The authors rightly note that their findings should be of interest to policy makers and service providers who are interested in improving economic circumstances for families and developmental outcomes for children.  They suggest, “Given that states have considerable flexibility in designing and implementing welfare programs (US. Government Accounting Office, 2002), they could design programs that reduce the negative influence of caseload size and foster caseworker support.” (p. 396)

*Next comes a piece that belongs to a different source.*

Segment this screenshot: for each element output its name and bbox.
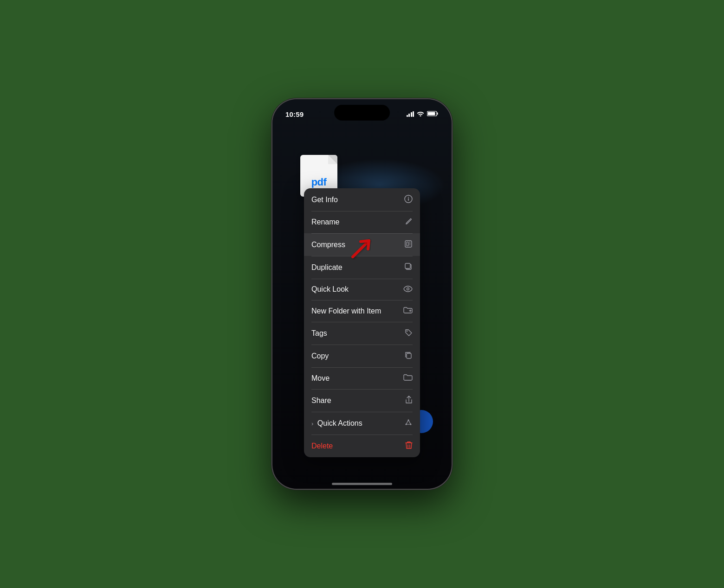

It is always jarring to me to read scholarly research that shows what effective government programs look like (and with very real positive effects on families and children) at the same time that the widespread public story about government is that public programs need to be cut to “battle inefficiencies.”  Godfrey and Yoshikawa’s study adds to our knowledge of what efficiency and effectiveness look like in welfare-to-work programs:  reducing caseload size, ensuring offices foster a culture of supportive interactions between caseworkers and recipients, and being wary of strategies to secure quick employment regardless of the wages those jobs supply.  These features of how welfare-to-work programs are implemented improve the very outcomes we charge the programs with accomplishing, and more: improving families’ economic circumstances, but also the academic progress and mental health of their children.

Godfrey, E.B. and Yoshikawa, H. (2011). Caseworker-Recipient Interaction: Welfare Office Differences, Economic Trajectories, and Child Outcomes. Child Development, 83 (1), 382-398.